Sakunthula, who has a prosthetic leg, is often seen out and about in her community, meeting with different families. In a region where people with disabilities are often isolated from community life, Sakunthula's role as an active community advocate is remarkable – and she's not the only one. World Vision has been training and equipping people like Sakunthula to assess the needs of people with disabilities in their community, as part of a water, sanitation and hygiene project with a focus on accessibility for people living with disabilities.

Sakunthula uses a DFAT-funded mobile survey system to conduct interviews with people like the Thanarajan family, who have two children with a disability. The results of her work help World Vision understand who is most in need of assistance.

Sakunthula's active and visible role in creating change for her community is helping to shift the perception of people with disability and their ability.

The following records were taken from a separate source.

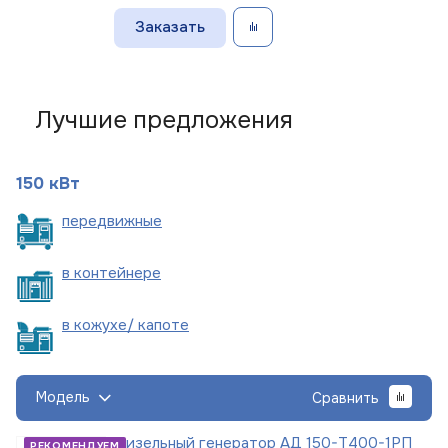
Заказать
Лучшие предложения
150 кВт
пере
движные
в
контейнере
в кожухе/
капоте
Модель
Сравнить
Дизельный генератор АД 150-Т400-1РП
РЕКОМЕНДУЕМ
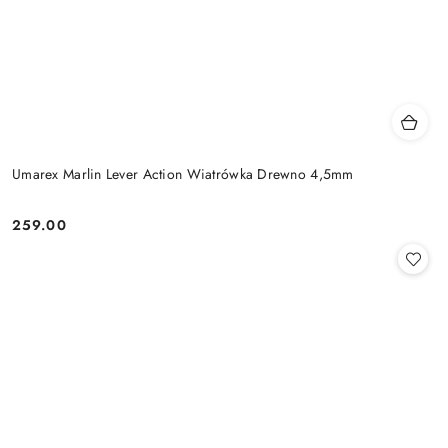
Umarex Marlin Lever Action Wiatrówka Drewno 4,5mm
259.00
Cena:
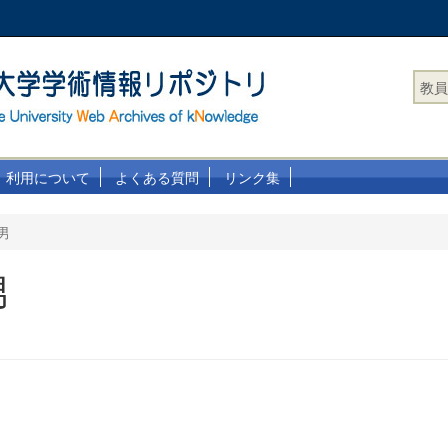
教員
利用について
よくある質問
リンク集
男
男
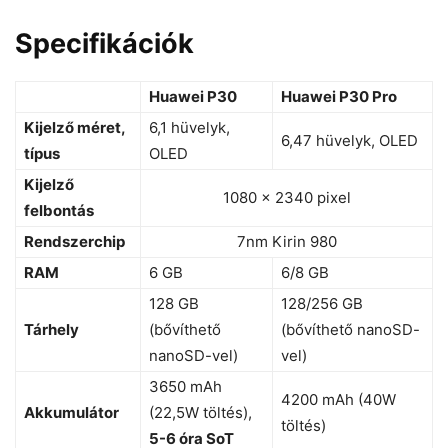
Specifikációk
Huawei P30
Huawei P30 Pro
Kijelző méret,
6,1 hüvelyk,
6,47 hüvelyk, OLED
típus
OLED
Kijelző
1080 x 2340 pixel
felbontás
Rendszerchip
7nm Kirin 980
RAM
6 GB
6/8 GB
128 GB
128/256 GB
Tárhely
(bővíthető
(bővíthető nanoSD-
nanoSD-vel)
vel)
3650 mAh
4200 mAh (40W
Akkumulátor
(22,5W töltés),
töltés)
5-6 óra SoT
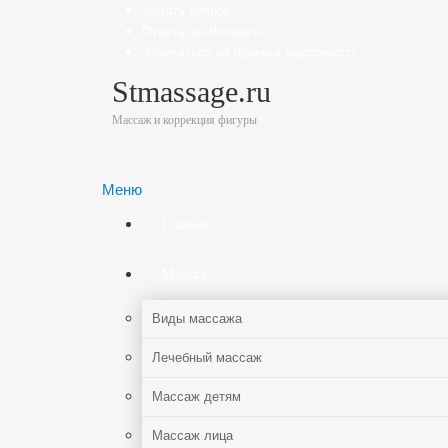
Задать вопрос
Ответы на Вопросы
Записаться на прием к массажисту
Stmassage.ru
Массаж и коррекция фигуры
Меню
Главная
Массаж
Виды массажа
Лечебный массаж
Массаж детям
Массаж лица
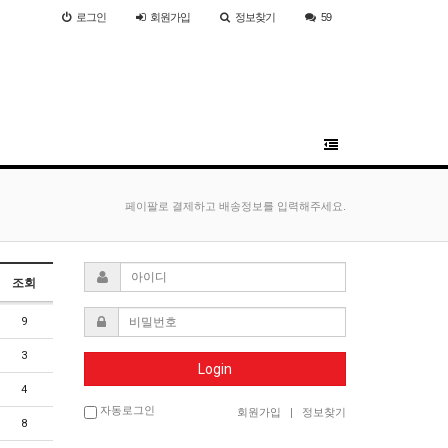
로그인
회원
가입
정보찾기
59
페이팔로 결제하고 배송정보를 입력해주세요.
조회
9
3
Login
4
자동로그인
회원가입
|
정보찾기
8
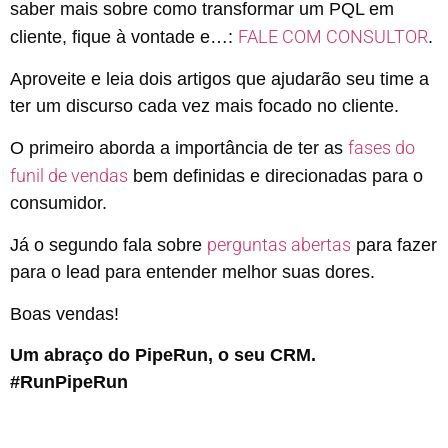
saber mais sobre como transformar um PQL em
FALE COM CONSULTOR
cliente, fique à vontade e…:
.
Aproveite e leia dois artigos que ajudarão seu time a
ter um discurso cada vez mais focado no cliente.
fases do
O primeiro aborda a importância de ter as
funil de vendas
bem definidas e direcionadas para o
consumidor.
perguntas abertas
Já o segundo fala sobre
para fazer
para o lead para entender melhor suas dores.
Boas vendas!
Um abraço do PipeRun, o seu CRM.
#RunPipeRun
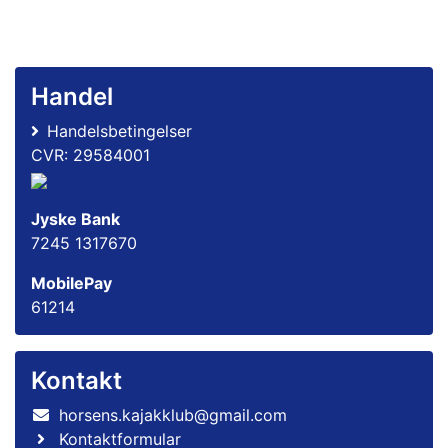
Handel
Handelsbetingelser
CVR: 29584001
Jyske Bank
7245 1317670
MobilePay
61214
Kontakt
horsens.kajakklub@gmail.com
Kontaktformular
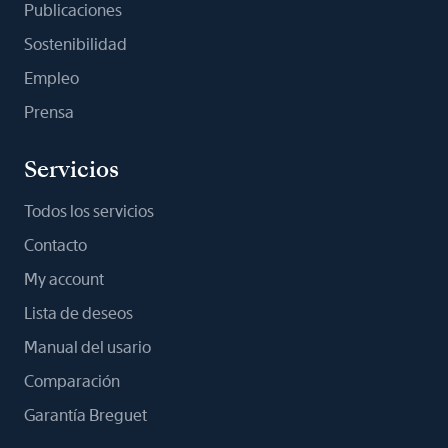
Publicaciones
Sostenibilidad
Empleo
Prensa
Servicios
Todos los servicios
Contacto
My account
Lista de deseos
Manual del usario
Comparación
Garantía Breguet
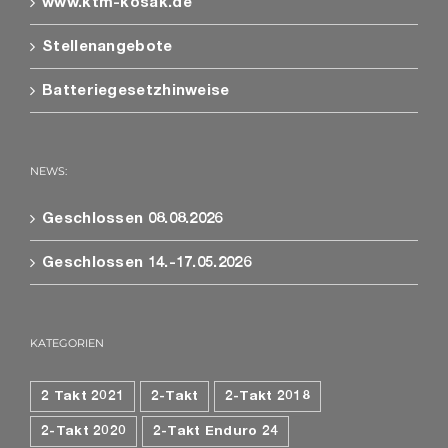
www.ktm-kosak.de
Stellenangebote
Batteriegesetzhinweise
NEWS:
Geschlossen 08.08.2026
Geschlossen 14.-17.05.2026
KATEGORIEN
2 Takt 2021
2-Takt
2-Takt 2018
2-Takt 2020
2-Takt Enduro 24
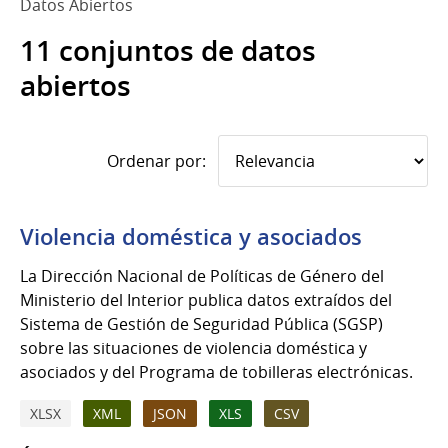
Datos Abiertos
11 conjuntos de datos
abiertos
Ordenar por:
Violencia doméstica y asociados
La Dirección Nacional de Políticas de Género del
Ministerio del Interior publica datos extraídos del
Sistema de Gestión de Seguridad Pública (SGSP)
sobre las situaciones de violencia doméstica y
asociados y del Programa de tobilleras electrónicas.
XLSX
XML
JSON
XLS
CSV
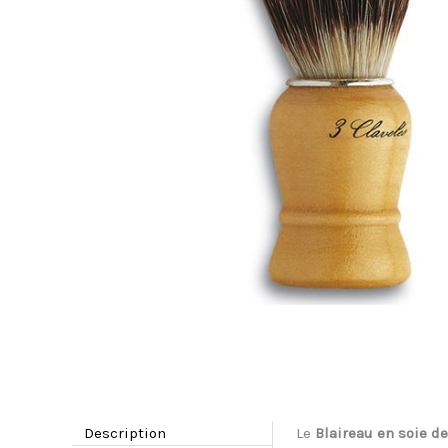
Description
Le
Blaireau en soie de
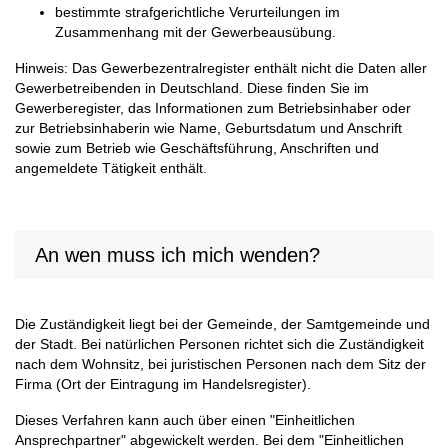
bestimmte strafgerichtliche Verurteilungen im
Zusammenhang mit der Gewerbeausübung.
Hinweis: Das Gewerbezentralregister enthält nicht die Daten aller
Gewerbetreibenden in Deutschland. Diese finden Sie im
Gewerberegister, das Informationen zum Betriebsinhaber oder
zur Betriebsinhaberin wie Name, Geburtsdatum und Anschrift
sowie zum Betrieb wie Geschäftsführung, Anschriften und
angemeldete Tätigkeit enthält.
An wen muss ich mich wenden?
Die Zuständigkeit liegt bei der Gemeinde, der Samtgemeinde und
der Stadt. Bei natürlichen Personen richtet sich die Zuständigkeit
nach dem Wohnsitz, bei juristischen Personen nach dem Sitz der
Firma (Ort der Eintragung im Handelsregister).
Dieses Verfahren kann auch über einen "Einheitlichen
Ansprechpartner" abgewickelt werden. Bei dem "Einheitlichen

Thanujiya (pictured here with her older sister), and her brother Thamilperiyan both  live with a nerve condition that makes it impossible to walk and balance. In the past, they have had to ask family members to help them use a drop toilet far from their home. It's difficult and dangerous to access, especially during the wet season. The poor hygiene of the toilet left both children vulnerable to infection.

When World Vision started the CSWASH project in their community, Thanujiya's family were visited to assess their needs. They were then provided with financial support to build a new, accessible toilet close to their home. It has an access ramp, flushing toilet, septic tank and shower system which will benefit the whole family. Most of all, it will make Thanujiya and her brother's lives much easier and more comfortable.

“The new toilet is comfortable, clean and protected,” says Thanujiya.